My honest assessment: open innovation is extraordinarily powerful when the orchestrator has strong complementary assets and weak when it doesn't. LEGO can run co-creation because it owns the brand, the manufacturing, and the retail distribution. Wikipedia can run co-creation because it has no commercial competitors willing to invest in a free encyclopedia at that scale. Arduino can run co-creation because its brand and community are the moat, not its hardware designs. In each case, the openness is strategic — it's the part of the value chain where openness creates more value than control would. The parts that matter for capture remain firmly in the orchestrator's hands.
Section 10
Top 5 Resources
01BookThe book that named the field. Chesbrough, a Berkeley professor, coined the term "open innovation" and laid out the theoretical framework for why firms should treat their boundaries as porous. The Xerox PARC case studies alone are worth the read — they show how a world-class lab generated billions in value that other companies captured. Essential foundation for anyone serious about this model.
02BookRaymond's essay-turned-book contrasts two models of software development: the cathedral (closed, hierarchical, planned) and the bazaar (open, flat, emergent). His observation that "given enough eyeballs, all bugs are shallow" became the intellectual foundation for open-source development. The principles extend far beyond software — any co-creation model benefits from understanding when bazaar-style coordination outperforms cathedral-style control.

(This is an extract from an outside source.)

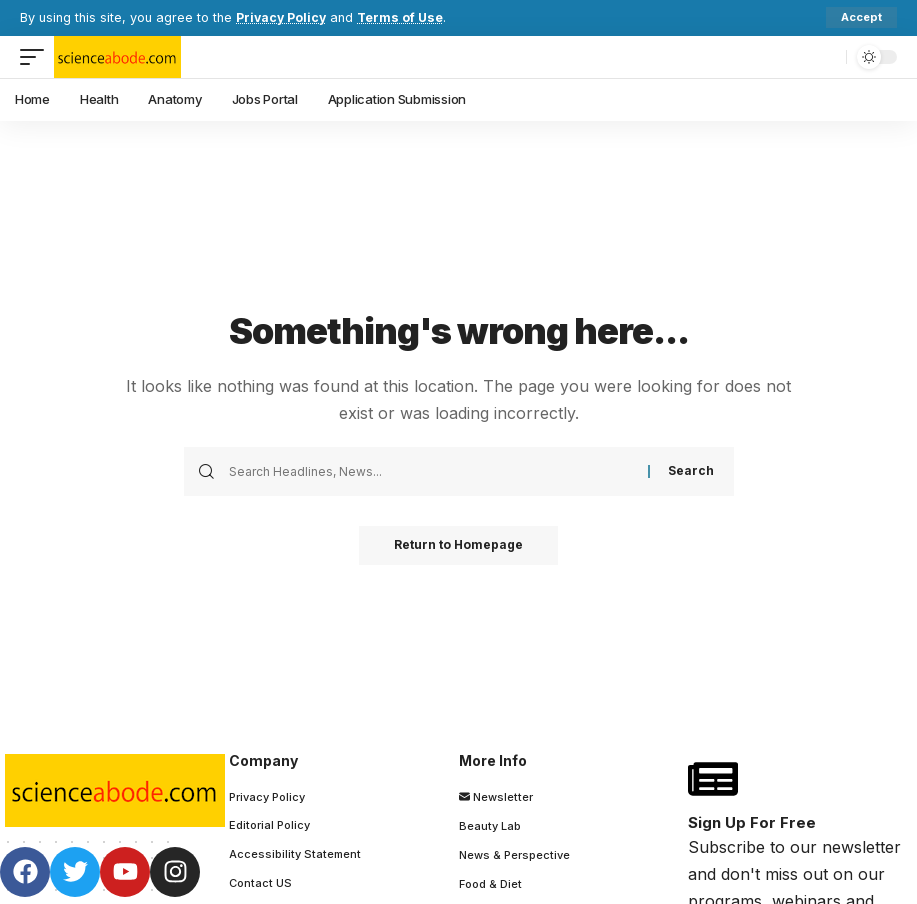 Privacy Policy (282, 17)
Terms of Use (404, 17)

03BookThe rigorous academic treatment of how platforms — including open innovation platforms — create and capture value. Particularly strong on governance: how do you set rules for an ecosystem you don't fully control? The chapters on openness decisions and monetization strategies are directly applicable to anyone designing a co-creation model.
04Academic paperThe compressed version of the platform argument, published in Harvard Business Review. Explains why traditional pipeline businesses (design → build → sell) are being disrupted by platform businesses that orchestrate external value creation. The framework for deciding what to open and what to control is particularly useful for executives evaluating open innovation strategies.
05EssayThompson's influential framework explains how the internet enables companies to aggregate demand and commoditize supply — which is precisely the dynamic at play in many open innovation models. Understanding aggregation theory helps you see why Google can give away Android (it aggregates mobile demand) and why Wikipedia can give away content (it aggregates knowledge demand). The essay clarifies the economic logic behind seemingly irrational generosity.